LEWISTON — Joan Collins, 88, of Lewiston, one of the original founders of John F. Murphy Homes, died in Auburn on Friday, Feb. 3.

She was born in Waterville on Jan. 31, 1929, the daughter of John and Mabel (Lackedy) Byron. She was a graduate of Bangor High School and the University of Maine, where she graduated with honors, earning a Bachelor of Arts in zoology in 1950. After earning her degree, Joan worked as a research assistant at the Jackson Laboratory in Bar Harbor until she married James Edward Collins of Bangor in 1953. She then moved with her husband to Argentia, Newfoundland, where her husband served in the U.S. Navy for two years. Joan lived with her family in Uxbridge, Mass., from 1955 until 1960 when she moved to Lewiston, where she settled for over the next 50 years. She dedicated her life to raising her five children.

After her last son, Jeff, was born with Down syndrome, she and her husband, Jim, focused their lives on establishing educational services, programs and housing for people with intellectual disabilities. At the time of Jeff’s birth, institutionalization was considered the accepted standard of care; information regarding developmental disabilities was virtually nonexistent; and there was no mandated education. Joan and Jim, along with other dedicated parents and concerned individuals, successfully passed the Special Education Law in Maine, two years ahead of the national law. As Jeff grew and approached adulthood, deinstitutionalization became the new standard of care. At the time, while there were private, nonprofit groups forming to support integration of individuals into the community, there was no place for them to live other than with their families.

Joan and Jim, along with many others, wanted to make sure that their son, and others with developmental disabilities who could not care for themselves, had a place to live where they were safe and loved. The couple was instrumental in founding the John F. Murphy Homes, an organization that provides housing and enrichment programs for people with developmental disabilities.

In 2003, Joan received a lifetime achievement award to honor her work in support of people with developmental disabilities. There are now over 54 John F. Murphy residential facilities, and Jeffrey is currently a resident in one of the homes. John F. Murphy Homes is one of the largest employers in the Lewiston-Auburn area. After her husband’s death in 1981, Joan was appointed to the State Advisory Committee on Mental Retardation, where she was able to exert her influence in her role as an advocate. By that time, mental retardation had been identified as a disability that qualified for mandated services. Joan was one of the forward thinkers who helped build on that foundation, working to change the law and societal attitudes, so that people with autism were also included under the umbrella of what is referred to as developmental disabilities. In addition to her work on the State Advisory Committee, Joan actively served as one of the original members of the board of directors of the John F. Murphy Homes, serving for many years.

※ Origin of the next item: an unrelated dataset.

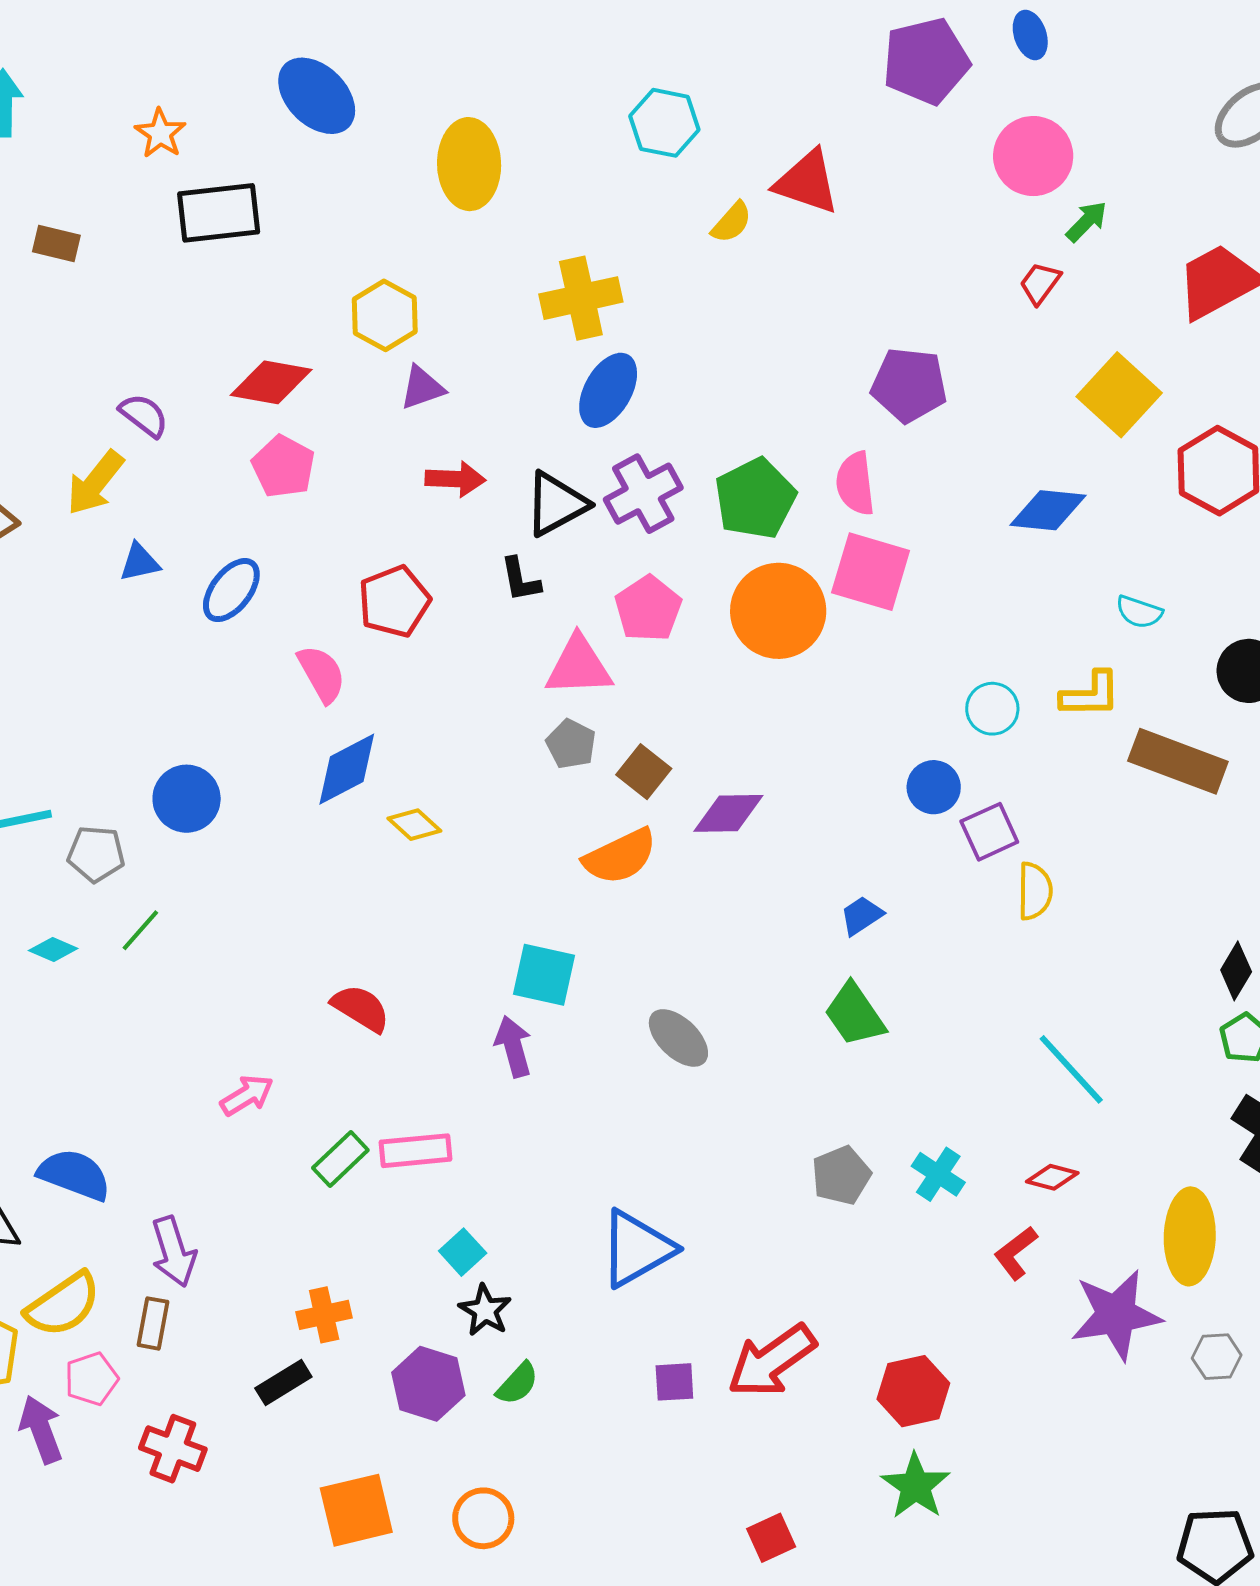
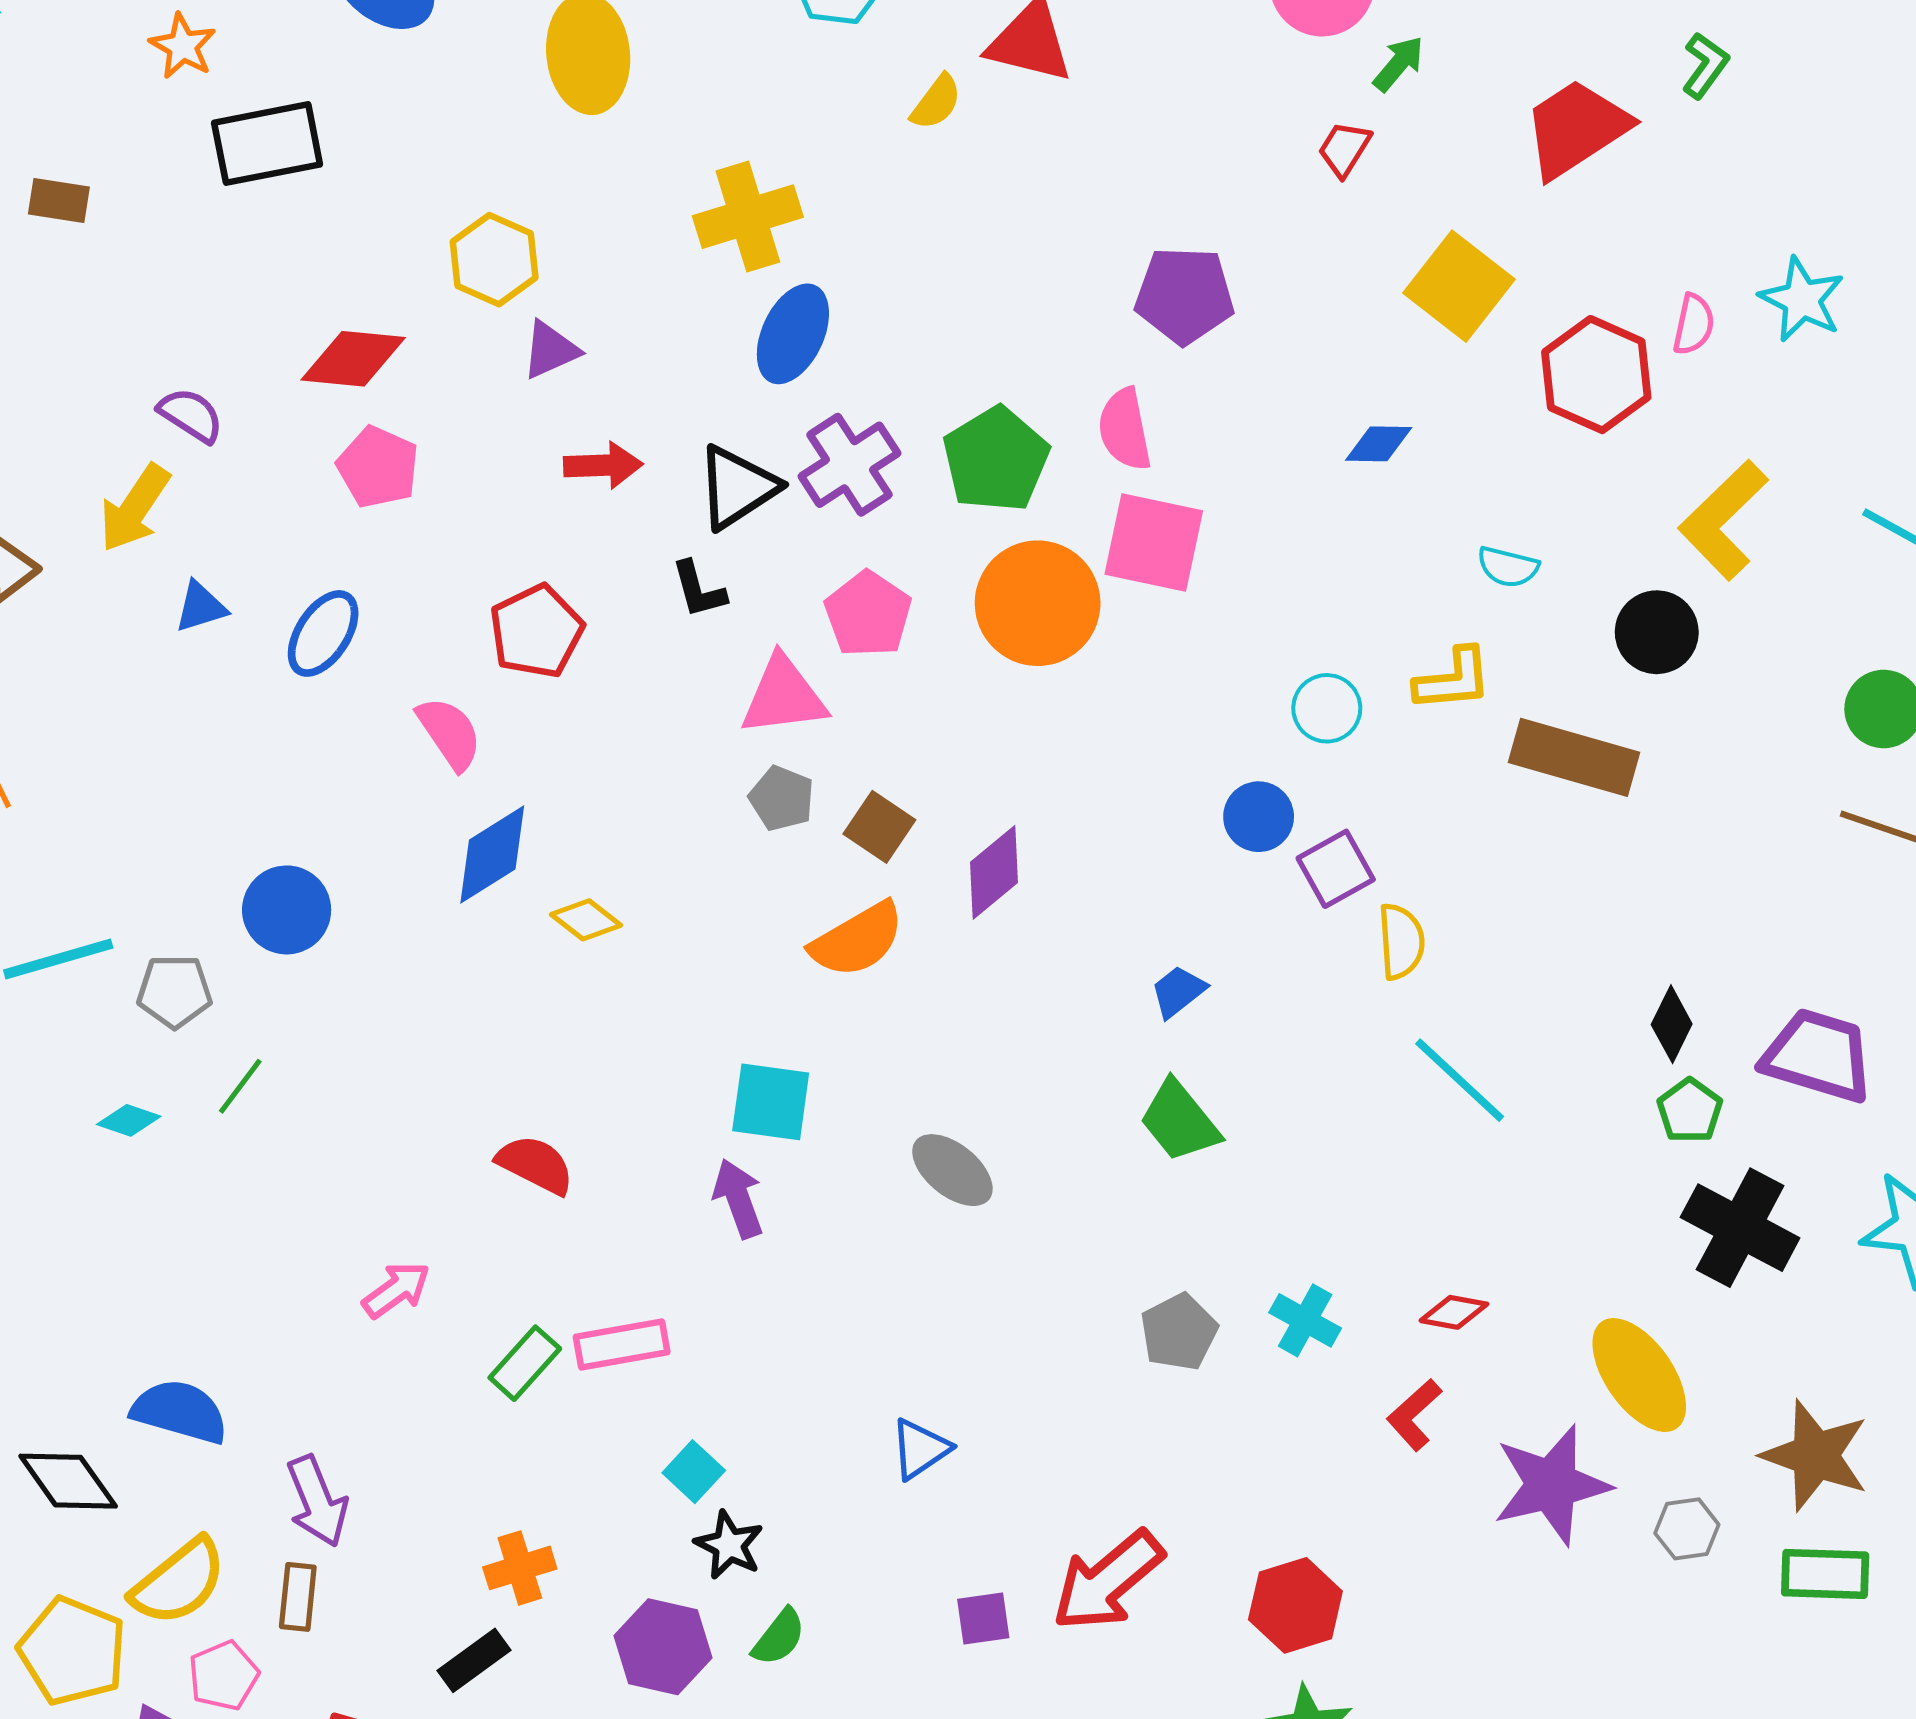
blue diamond: (1048, 510) -> (1379, 444), size x0.7
purple diamond: (728, 813) -> (994, 872), turned -34
cyan line: (1071, 1069) -> (1460, 1080), moved
yellow ellipse: (1190, 1236) -> (1639, 1375), turned -32
blue triangle: (637, 1249) -> (920, 1449), size x0.6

Joan’s passions included listening to music, playing the piano, traveling, reading, working in her yard, and drinking good coffee. Joan loved her dogs and cared deeply for them, and she had great fondness for her neighbors, who were also her friends. Her greatest joy in life was seeing her grandchildren and great-grandchildren, who brought her so much happiness.

Survivors include her daughters, Carol Goldsmith and her husband, Dana, of Rockland, and Sandra Collins of Anchorage, Alaska; sons, James of Farmington, and John and Jeffrey of Lewiston; five granddaughters; two great-grandsons; and a sister, Eleanor Gove of Lewiston.

She was predeceased by her husband, James, and her sister, Theresa Coleman. Donations, condolences, and a video tribute may be accessed online at www.albert-burpee.com.